Despite "teething problems," ICE has helped process more than £200 million ($306.7 million) in revenues for PRS and STIM members already, Ashcroft disclosed.

Among 2009 revenue categories, the 'International' division reported a healthy 19.4% jump to £167 million (£256.1 million).

Challenges ahead include negotiations to renew PRS' five-year license for U.K. public broadcasting giant the BBC, which is funded by the government-mandated TV-license fee. "The governance, scope, purpose and funding of the BBC might change," Ashcroft warned, following any change of government after May 6.

Despite any obstacles, PRS "delivers the highest net distributable revenue per capita in the world," he added. "This makes PRS the most efficient collection society among the major markets, and our members the most successful exporters of copyright in the world.
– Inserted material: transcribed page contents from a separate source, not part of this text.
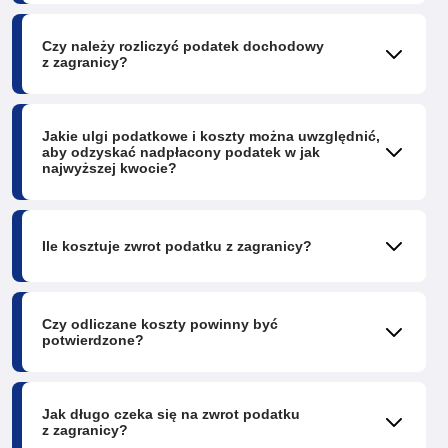
Czy należy rozliczyć podatek dochodowy
z zagranicy?
Jakie ulgi podatkowe i koszty można uwzględnić,
aby odzyskać nadpłacony podatek w jak
najwyższej kwocie?
Ile kosztuje zwrot podatku z zagranicy?
Czy odliczane koszty powinny być
potwierdzone?
Jak długo czeka się na zwrot podatku
z zagranicy?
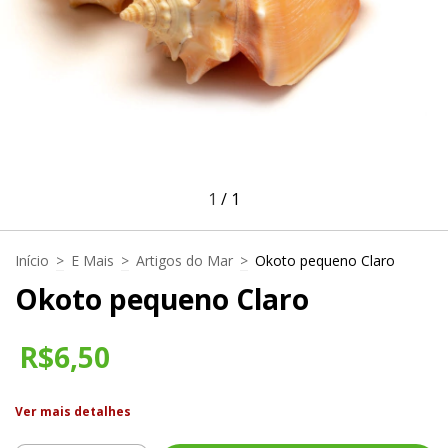
1
/
1
Início
>
E Mais
>
Artigos do Mar
>
Okoto pequeno Claro
Okoto pequeno Claro
R$6,50
Ver mais detalhes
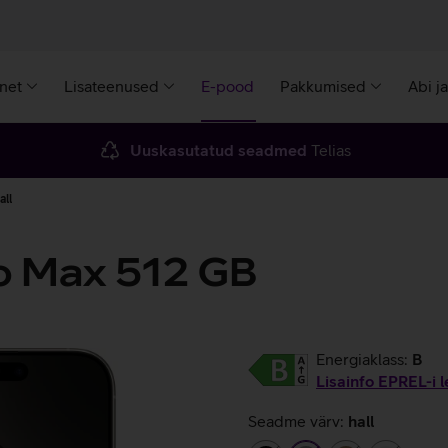
rnet
Lisateenused
E-pood
Pakkumised
Abi j
Uuskasutatud seadmed
Telias
all
o Max 512 GB
Energiaklass:
B
Lisainfo EPREL-i l
Seadme värv:
hall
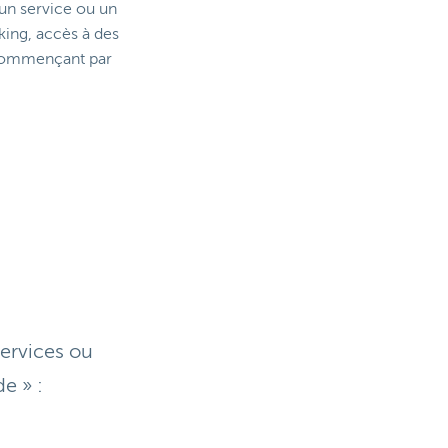
 un service ou un
king, accès à des
s commençant par
ervices ou
e » :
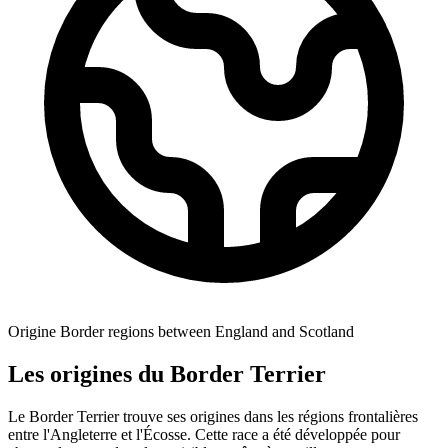
Origine
Border regions between England and Scotland
Les origines du Border Terrier
Le Border Terrier trouve ses origines dans les régions frontalières
entre l'Angleterre et l'Écosse. Cette race a été développée pour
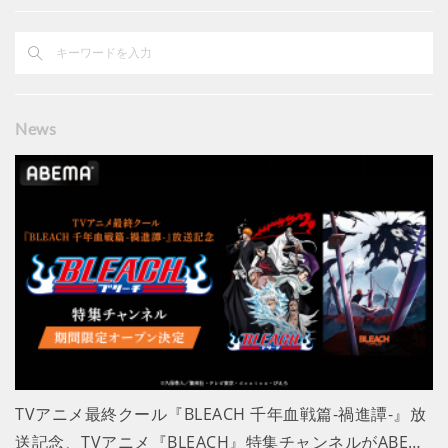
News
TVアニメ最終クール『BLEACH 千年血戦篇-禍進譚-』放
送記念、TVアニメ『BLEACH』特集チャンネルがABE…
PRS is in good shape and we're fit to face those challenges."

New Management Structure

Ashcroft also disclosed the structure of his new management, which will center on two divisions: the licensing division, which will be headed by Fabinyi as executive director, licensing; and the operations division, which will be headed by Niall Stirling as executive director, operations.

Ellis Rich, in his final years as PRS chairman, pointed out that the industry still needed to educate the government, businesses, consumers and all music users about why creators deserved fair compensation for their hard work.

He felt campaigns such as the PRS Heritage Award scheme, which honors the venues where legendary artists performed their first gigs, helped spread that message. Last year, the scheme was awarded to the "performance birthplaces" of Blur, Dire Straits, Jethro Tull and Squeeze.

He said the decision to reduce new-membership fees to £10 ($15.3) from £100 ($153) had seen "the number of new writers double in 2009," and several have already earned royalties.

The PRS for Music board of directors appointed two new writer members: songwriters Barry Blue and Julian Nott.